Notre impulsion vers l’individu et l’idiosyncrasie est si forte, pour nous considérer comme des agents capables de choix, pour considérer nos vies comme des histoires, a déclaré Rosenberg, que nous continuons à réintroduire des jugements de valeur dans le monde fade et sans émotion de la terminologie médicale:
La santé et la maladie ne peuvent être réduites à des termes moralement neutres. Nous sommes félicités pour la lutte contre le cancer, pour la maîtrise de l’impulsion, pour l’adhésion à la discipline médicale. Nous pouvons également nous blâmer et juger les autres pour des actions qui semblent, rétrospectivement, avoir invité la maladie. Il y a, par exemple, un ordre réconfortant dans le lien entre le tabagisme et le cancer du poumon. Les trajectoires de maladies sont des récits, et donc des étapes sur lesquelles nous agissons en tant qu’individus et acteurs moraux. Dans l’environnement bureaucratique et technologique de l’Occident, il est ironique que, à certains égards, la douleur, la maladie et l’incapacité restent une citadelle finale et finalement inaccessible de l’idiosyncrasie humaine. Nous sommes façonnés par nos diagnostics. Nous ne sommes pas réduits à eux.
Dans son allocution d’ouverture, le directeur du Centre des sciences humaines, Homi Bhabha, avait noté la nette distinction entre les attitudes américaines et celles qu’il observait en grandissant à Bombay:
Je me souviens avoir vu des amis et des parents tyrannisés par des conditions médicalement acceptables que la famille ou la communauté ne pouvait supporter de reconnaître par peur de la honte publique. Les troubles graves ont été absorbés dans la vie spirituelle et normalisés par la coutume ou le rituel religieux, au bénéfice de tous, jusqu’à ce que soudainement la maladie déchire à la fois les institutions individuelles et les institutions de soutien — famille, temple, communauté. Un sentiment d’échec moral hante et humilie ceux qui doivent endurer leurs maladies comme un échec de volonté parce que la société ne peut pas faire face à ses responsabilités.

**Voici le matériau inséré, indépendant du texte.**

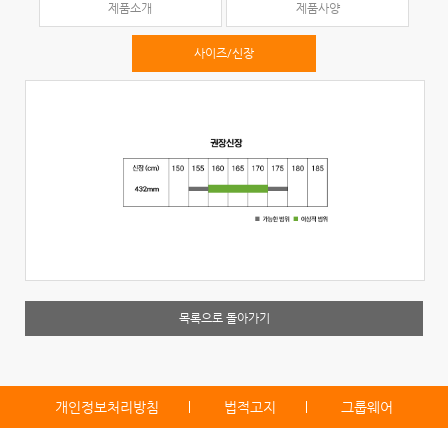
제품소개
제품사양
사이즈/신장
목록으로 돌아가기
개인정보처리방침
법적고지
그룹웨어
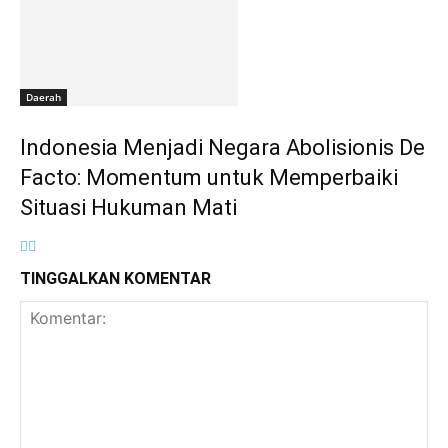
Daerah
‎Indonesia Menjadi Negara Abolisionis De
Facto: Momentum untuk Memperbaiki
Situasi Hukuman Mati
TINGGALKAN KOMENTAR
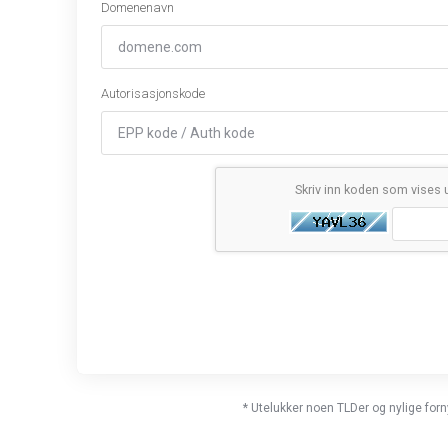
Domenenavn
Autorisasjonskode
Skriv inn koden som vises 
* Utelukker noen TLDer og nylige fo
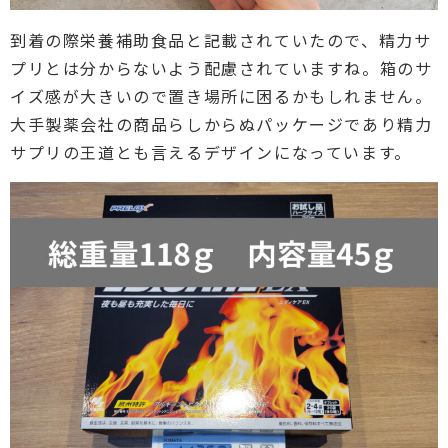
到着の際栄養補助食品と記載されていたので、精力サ
プリとは分からないよう配慮されていますね。箱のサ
イズ感が大きいので置き場所に困るかもしれません。
大手製薬会社の商品らしからぬパッケージであり精力
サプリの王道とも言えるデザインになっています。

Le point de Bhabha répondait à une observation du doyen de la Graduate School of Arts and Sciences, Allan Brandt (historien des sciences avec des nominations dans les facultés des arts et des sciences et de médecine), selon laquelle la médicalisation n’est pas intrinsèquement, ou simplement, bonne ou mauvaise, mais — comme la plupart des phénomènes qui coupent un si large éventail culturel — complexe.